Sayings of the False Prophet
“What is the sound of one hand clapping?” Here is a seeker who deals in spiritual questions and satisfying answers. Scottish poet and painter Ahimsananda uses axioms, koans, and prose poems to stimulate healthier mindsets. The overriding aim is to shake spiritual and mental complacency from those who are “dead from the neck up.” Ahimsananda is out to reconcile segments of society currently divided by false arguments, as in “The Creation of Man”: “If one adjusts one’s perspective of the element of time, evolution and creation are one and the same and the schism disappears.”
The author’s forty-year examination of Christian and Buddhist faiths conducted while he resided in both Europe and North America has yielded a set of beliefs which meld compatible elements. The importance of mindfulness in one’s conduct with other people is underlined and a belief in reincarnation coexists with a direct experience of divine goodness apparently drawn from the Gospel of Thomas and similar sources. The author’s conclusions are akin to those of the Vietnamese monk Thich Nhat Hanh, who raised awareness of the harmonious overlap between doctrines with Living Buddha, Living Christ.
Subjects of the book’s eight oil paintings run from conceptual—the cover piece, “The Second Coming of Jesus Christ,” is composed of light rays above multicolored quilt squares adorned with short words and symbols—to impressionistic, as in “Balena,” which features an anchored ship topped by a Calvary-like assemblage of crosses which double as masts. One unexpected subject is sports cars, the existence of which the author puts forth as a concrete sign that miracles do happen.
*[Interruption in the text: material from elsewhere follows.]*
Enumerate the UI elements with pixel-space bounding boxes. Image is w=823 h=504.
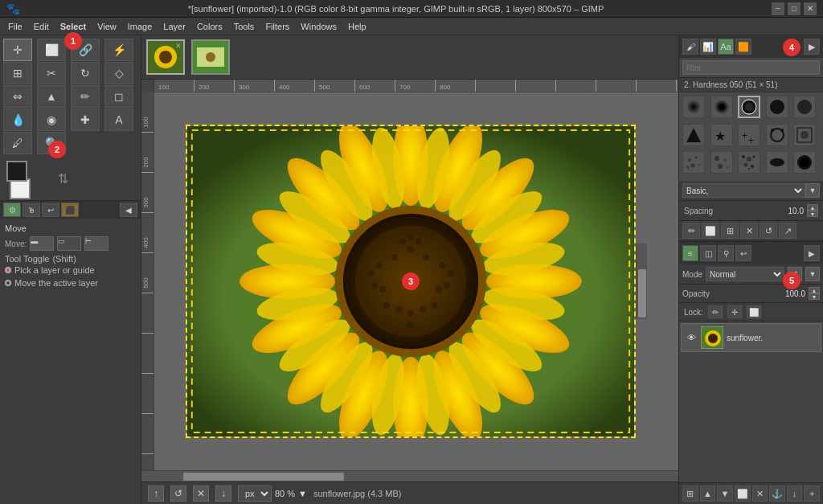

However, these largely affirmative writings represent a message which is perhaps more piecemeal than unitary. Ahimsananda advocates the wearing of sandals based on a verse from the Gospel according to Mark; he doesn’t lay out the beneficial effects of doing so, beyond mentioning that simple footwear promotes humility. A handful of unusual ideas beg further explanation. For example, in “Observations” he asks: “Do you feel anger or fear? When you can no longer tell the difference you have reached reverence.”
Sayings of the False Prophet gently encourages people to begin their owns quests for higher consciousness. It suggests that right perception is the first necessary step in bettering conditions in this life and after. On the lighter side, it cuts cleanly through the ever-perplexing chicken/egg conundrum. And the answer to the most famous Zen riddle? “It depends what it is clapping against.”